This isn't the only debate website! Here are some other great resources to help with your journey to learn about PF.
PF Videos Youtube channel
PF Videos is probably the single best channel for PF debate. It compiles round recordings and videos from top debate tournaments across the country, for you to watch at home.
Beyond Resolved educational resources
Not only does Beyond Resolved do tons of great services for the community, raising awareness and hosting events and whatnot, this educational resources page is great. It compiles a lot of other resources and links to their Youtube channel, which also has a ton of helpful resources. Some of the additional links they've got are mentioned here as well just because of how useful they are.
This is a very helpful website where former (and current!) debaters post their cases and blocks online for people to see, after at topic has ended. This can help you see how the very best teams make arguments, organize their files, and prepare for the topics that you may have debated yourself. As you improve, even if you think you're not "good enough," you should strongly consider posting your own prep too. It has basically no downside, and someone might really be helped out by what you can bring to the table.
This is an instructional website that focuses specifically on "progressive" or "policy-style" arguments in PF debate. It has a ton of in-depth explanations about the trends that you might see in national circuit tournaments, or in Texas.
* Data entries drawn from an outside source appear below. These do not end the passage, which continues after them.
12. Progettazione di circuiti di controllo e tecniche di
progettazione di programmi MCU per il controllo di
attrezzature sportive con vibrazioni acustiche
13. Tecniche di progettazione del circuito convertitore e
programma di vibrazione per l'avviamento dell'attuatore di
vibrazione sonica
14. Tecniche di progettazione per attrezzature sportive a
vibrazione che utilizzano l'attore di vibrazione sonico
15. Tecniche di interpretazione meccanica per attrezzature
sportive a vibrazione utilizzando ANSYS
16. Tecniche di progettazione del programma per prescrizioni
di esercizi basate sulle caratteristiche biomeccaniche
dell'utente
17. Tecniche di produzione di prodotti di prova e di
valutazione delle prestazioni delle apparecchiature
I highly recommend it if you want to learn more about more technical argumentation that you or your opponents may use in the future.
Debate Theory Library
This is a compilation of debate theory resources and pages. (PFers, don't be worried - it's not the "A is the interp" type of theory.) While many are in the context of policy and parliamentary debate, the ideas are still applicable to PF. As you debate more, you'll notice a lot of the structures of arguments are the same, and these articles should help you understand those basic structures and concepts much more effectively. Perhaps you'll find that there's a name for and literature behind a concept you implicitly knew existed!